An Excellent Holiday Entrypoint for Wilderness Backpacking, and to Learn about the Holiday
You shall dwell in booths seven days; all citizens of Israel shall dwell in booths; so that your generations may know that I made the children of Israel to dwell in booths, when I brought them out of the land of Egypt.
Leviticus 23:42-43
I was backpacking in upstate New York during Sukkot one year, somewhere in the High Peaks, when I was hit with a hail storm.

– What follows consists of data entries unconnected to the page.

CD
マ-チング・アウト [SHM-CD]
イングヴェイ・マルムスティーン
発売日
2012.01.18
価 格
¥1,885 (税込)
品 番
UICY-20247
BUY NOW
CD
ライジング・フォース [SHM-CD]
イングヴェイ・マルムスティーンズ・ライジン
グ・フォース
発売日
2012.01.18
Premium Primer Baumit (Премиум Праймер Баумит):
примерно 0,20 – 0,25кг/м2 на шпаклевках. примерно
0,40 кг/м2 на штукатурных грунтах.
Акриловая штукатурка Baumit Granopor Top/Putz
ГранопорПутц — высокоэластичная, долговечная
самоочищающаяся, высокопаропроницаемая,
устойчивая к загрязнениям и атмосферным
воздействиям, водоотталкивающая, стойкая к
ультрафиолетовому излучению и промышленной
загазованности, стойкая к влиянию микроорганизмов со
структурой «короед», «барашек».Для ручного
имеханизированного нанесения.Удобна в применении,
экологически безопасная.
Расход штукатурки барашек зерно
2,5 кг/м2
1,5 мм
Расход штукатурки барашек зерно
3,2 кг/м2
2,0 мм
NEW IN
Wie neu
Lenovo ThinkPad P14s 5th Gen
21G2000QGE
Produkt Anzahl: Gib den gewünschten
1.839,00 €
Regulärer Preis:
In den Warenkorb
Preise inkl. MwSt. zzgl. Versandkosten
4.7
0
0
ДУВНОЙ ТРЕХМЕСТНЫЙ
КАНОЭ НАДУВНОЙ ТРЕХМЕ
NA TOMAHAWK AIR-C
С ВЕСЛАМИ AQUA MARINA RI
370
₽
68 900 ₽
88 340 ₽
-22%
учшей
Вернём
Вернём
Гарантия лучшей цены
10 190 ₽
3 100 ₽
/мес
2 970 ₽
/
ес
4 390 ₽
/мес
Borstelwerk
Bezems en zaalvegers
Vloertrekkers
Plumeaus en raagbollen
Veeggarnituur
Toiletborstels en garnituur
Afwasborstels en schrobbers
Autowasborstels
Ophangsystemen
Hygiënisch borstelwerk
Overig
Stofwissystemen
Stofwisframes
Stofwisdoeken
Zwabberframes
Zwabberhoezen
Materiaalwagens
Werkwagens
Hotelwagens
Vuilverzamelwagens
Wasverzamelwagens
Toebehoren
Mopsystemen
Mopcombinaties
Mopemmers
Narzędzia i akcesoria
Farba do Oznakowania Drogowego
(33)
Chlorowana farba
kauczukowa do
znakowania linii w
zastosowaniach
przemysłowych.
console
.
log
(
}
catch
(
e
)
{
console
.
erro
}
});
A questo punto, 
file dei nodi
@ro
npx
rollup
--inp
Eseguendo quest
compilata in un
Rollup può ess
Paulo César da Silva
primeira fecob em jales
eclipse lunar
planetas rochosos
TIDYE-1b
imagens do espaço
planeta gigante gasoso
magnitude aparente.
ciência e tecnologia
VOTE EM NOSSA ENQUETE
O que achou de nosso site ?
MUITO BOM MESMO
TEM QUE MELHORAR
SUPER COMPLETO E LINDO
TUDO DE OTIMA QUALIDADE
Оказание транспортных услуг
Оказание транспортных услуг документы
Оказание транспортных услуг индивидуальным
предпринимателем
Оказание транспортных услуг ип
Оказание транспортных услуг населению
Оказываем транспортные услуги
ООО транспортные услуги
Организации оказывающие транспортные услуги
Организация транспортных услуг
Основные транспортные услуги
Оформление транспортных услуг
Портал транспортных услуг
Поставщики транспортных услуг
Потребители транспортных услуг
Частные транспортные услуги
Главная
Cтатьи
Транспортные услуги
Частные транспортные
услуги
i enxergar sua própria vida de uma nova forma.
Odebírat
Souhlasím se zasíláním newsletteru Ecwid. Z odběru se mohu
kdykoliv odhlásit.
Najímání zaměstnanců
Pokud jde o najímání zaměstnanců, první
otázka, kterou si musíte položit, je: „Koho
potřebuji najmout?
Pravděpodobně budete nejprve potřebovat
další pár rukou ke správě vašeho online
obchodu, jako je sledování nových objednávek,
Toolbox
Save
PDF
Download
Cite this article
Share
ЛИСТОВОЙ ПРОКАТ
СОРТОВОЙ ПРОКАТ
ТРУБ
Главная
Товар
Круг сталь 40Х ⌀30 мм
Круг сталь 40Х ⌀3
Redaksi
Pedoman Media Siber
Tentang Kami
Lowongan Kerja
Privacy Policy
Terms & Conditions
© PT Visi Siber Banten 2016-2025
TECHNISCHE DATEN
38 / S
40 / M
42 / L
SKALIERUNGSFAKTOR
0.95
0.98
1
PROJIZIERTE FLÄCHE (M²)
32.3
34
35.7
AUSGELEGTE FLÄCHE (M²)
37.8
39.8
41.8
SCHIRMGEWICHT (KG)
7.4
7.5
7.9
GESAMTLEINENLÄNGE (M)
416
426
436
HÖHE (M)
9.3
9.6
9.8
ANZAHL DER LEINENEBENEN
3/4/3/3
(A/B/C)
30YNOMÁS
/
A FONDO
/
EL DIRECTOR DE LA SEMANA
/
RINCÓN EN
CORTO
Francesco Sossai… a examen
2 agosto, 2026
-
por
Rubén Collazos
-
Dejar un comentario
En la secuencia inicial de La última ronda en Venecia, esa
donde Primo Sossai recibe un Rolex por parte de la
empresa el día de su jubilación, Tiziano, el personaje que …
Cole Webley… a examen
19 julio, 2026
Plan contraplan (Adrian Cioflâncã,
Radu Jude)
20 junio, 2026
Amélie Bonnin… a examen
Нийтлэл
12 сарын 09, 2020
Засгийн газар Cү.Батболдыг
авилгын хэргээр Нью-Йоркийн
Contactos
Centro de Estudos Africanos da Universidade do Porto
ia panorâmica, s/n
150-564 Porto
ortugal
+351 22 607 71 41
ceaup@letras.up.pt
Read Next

I was at least several miles from any of the shelters, so I hastily put my poncho tarp up using my hiking poles and some bungee cords, and listened as the chunks of ice bounced off of the taut sheet of nylon.
There’s a chronology to the treatment of Sukkot in Torah, the Talmud, the Geonim and Rishonim, and Acharonim through to today, which echoes the approach to all of Jewish life and wilderness experiences.
We start with just doing it. The concept of a pilgrimage festival and sleeping in a sukkah celebrates both the harvest and as a reminder of where we come from.
It’s not indistinct from the “call of the outdoors.” We get outside because we want to remember, if that’s the right word, something primal.
Then, in the Talmud, we get the treatment of how to build a sukkah, and what makes a sukkah “correct” under Jewish law, how we sleep in it, how we take our meals in it, and so forth.
This is where our relationship to the outdoors matures. Maybe we’ve been carrying too-heavy tents and sleeping bags, cooking our food over fires instead of stoves. Like learning to build a proper sukkah, we’re at this point transitioning to lighter gear and less impactful outdoor practices.
Finally, we’re left with “what does this mean?” What are the esoteric, moral, and spiritual dimensions of Sukkot? Why do we welcome the ushpizin?
Will there be land for me to hike on in a decade or more? What can I do to preserve these treasures I backpack through? Why do I keep coming back to the woods?
Sukkot is a holiday that captures gratitude, providence, the payoff of hard labor, and finally, the Jew’s visceral relationship to his or her history. An outdoor Jew then—especially during Sukkot—is sharing a common space with the ancestor who slept beneath the stars for 40 years in the wilderness.